Nonostante la rinuncia all’appello da parte dell’imputato, la Procura generale di Venezia chiede il riconoscimento delle aggravanti escluse in primo grado.
Si aprirà il prossimo 14 novembre nell’aula bunker di Mestre il processo d’appello a Filippo Turetta, condannato all’ergastolo per l’omicidio della ex fidanzata Giulia Cecchettin, avvenuto l’11 novembre 2023 a Fossò (Venezia).
Nonostante Turetta, 23 anni, avesse rinunciato formalmente a impugnare la sentenza — dichiarando in una lettera alla Corte d’Assise di accettare l’ergastolo e di non voler chiedere attenuanti — la Procura generale di Venezia ha deciso di andare avanti con l’appello. L’obiettivo è ottenere il riconoscimento delle aggravanti della crudeltà e dello stalking, escluse in primo grado dalla Corte d’Assise di Venezia.
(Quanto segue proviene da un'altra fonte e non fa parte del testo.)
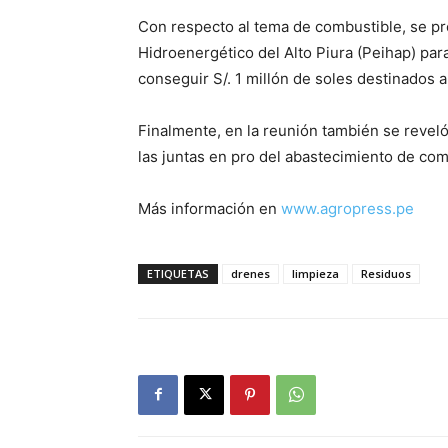
Con respecto al tema de combustible, se pr
Hidroenergético del Alto Piura (Peihap) para 
conseguir S/. 1 millón de soles destinados 
Finalmente, en la reunión también se reveló
las juntas en pro del abastecimiento de com
Más información en
www.agropress.pe
ETIQUETAS
drenes
limpieza
Residuos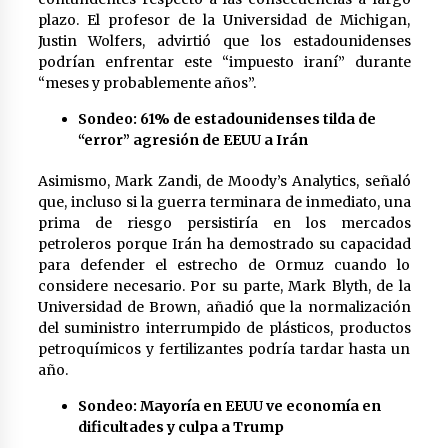
plazo. El profesor de la Universidad de Michigan,
Justin Wolfers, advirtió que los estadounidenses
podrían enfrentar este “impuesto iraní” durante
“meses y probablemente años”.
Sondeo: 61% de estadounidenses tilda de
“error” agresión de EEUU a Irán
Asimismo, Mark Zandi, de Moody’s Analytics, señaló
que, incluso si la guerra terminara de inmediato, una
prima de riesgo persistiría en los mercados
petroleros porque Irán ha demostrado su capacidad
para defender el estrecho de Ormuz cuando lo
considere necesario. Por su parte, Mark Blyth, de la
Universidad de Brown, añadió que la normalización
del suministro interrumpido de plásticos, productos
petroquímicos y fertilizantes podría tardar hasta un
año.
Sondeo: Mayoría en EEUU ve economía en
dificultades y culpa a Trump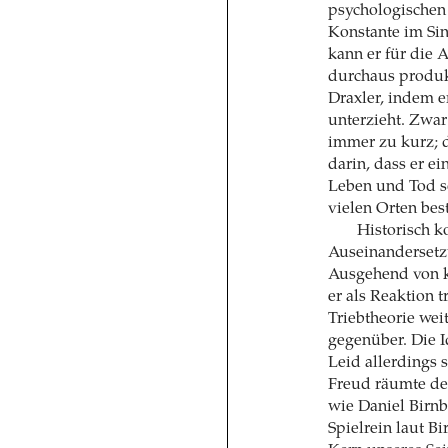
psychologischen
Konstante im Sin
kann er für die
durchaus produkt
Draxler, indem e
unterzieht. Zwar 
immer zu kurz; d
darin, dass er e
Leben und Tod s
vielen Orten bes
Historisch k
Auseinandersetz
Ausgehend von k
er als Reaktion t
Triebtheorie wei
gegenüber. Die I
Leid allerdings 
Freud räumte der
wie Daniel Birn
Spielrein laut B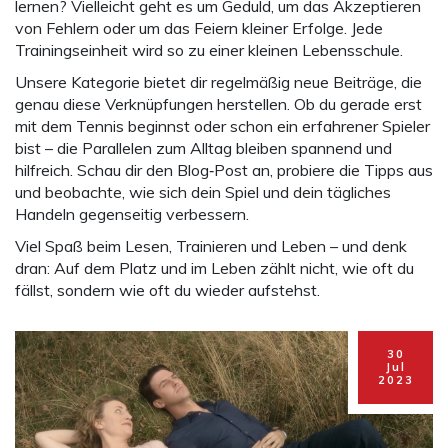
lernen? Vielleicht geht es um Geduld, um das Akzeptieren
von Fehlern oder um das Feiern kleiner Erfolge. Jede
Trainingseinheit wird so zu einer kleinen Lebensschule.
Unsere Kategorie bietet dir regelmäßig neue Beiträge, die
genau diese Verknüpfungen herstellen. Ob du gerade erst
mit dem Tennis beginnst oder schon ein erfahrener Spieler
bist – die Parallelen zum Alltag bleiben spannend und
hilfreich. Schau dir den Blog‑Post an, probiere die Tipps aus
und beobachte, wie sich dein Spiel und dein tägliches
Handeln gegenseitig verbessern.
Viel Spaß beim Lesen, Trainieren und Leben – und denk
dran: Auf dem Platz und im Leben zählt nicht, wie oft du
fällst, sondern wie oft du wieder aufstehst.
30
Jul
2023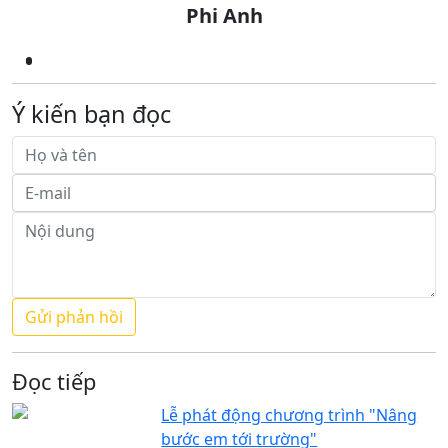
Phi Anh
Ý kiến bạn đọc
Đọc tiếp
Lễ phát động chương trình "Nâng
bước em tới trường"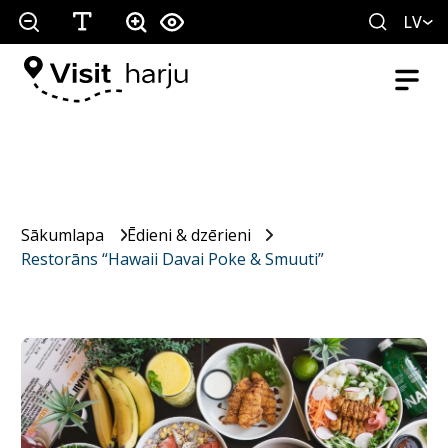
LV
Sākumlapa
Ēdieni & dzērieni
Restorāns “Hawaii Davai Poke & Smuuti”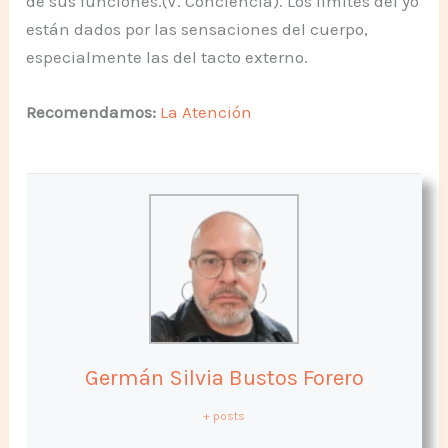
de sus funciones.(V. Conciencia). Los límites del yo
están dados por las sensaciones del cuerpo,
especialmente las del tacto externo.
Recomendamos:
La Atención
Germán Silvia Bustos Forero
+ posts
La sentenza del 3 dicembre 2024 aveva infatti riconosciuto a Turetta le aggravanti della premeditazione e del legame affettivo con la vittima, oltre ai reati di sequestro di persona e occultamento di cadavere, ma non aveva ravvisato gli elementi necessari per configurare la crudeltà e la condotta persecutoria continuata.
La pena non cambierà.
Dal punto di vista pratico, la pena non cambierà: l’ergastolo è già la massima sanzione prevista dal codice penale. Tuttavia, l’eventuale riconoscimento delle nuove aggravanti avrebbe un forte valore simbolico e giuridico, sottolineato dai legali della famiglia Cecchettin, costituitisi parte civile nel processo.
Secondo la Procura, la ricostruzione dei fatti — dall’agguato alla fuga fino al ritrovamento del corpo della giovane in Friuli — mostrerebbe una condotta caratterizzata da ferocia e accanimento, elementi che giustificherebbero la richiesta di aggravamento.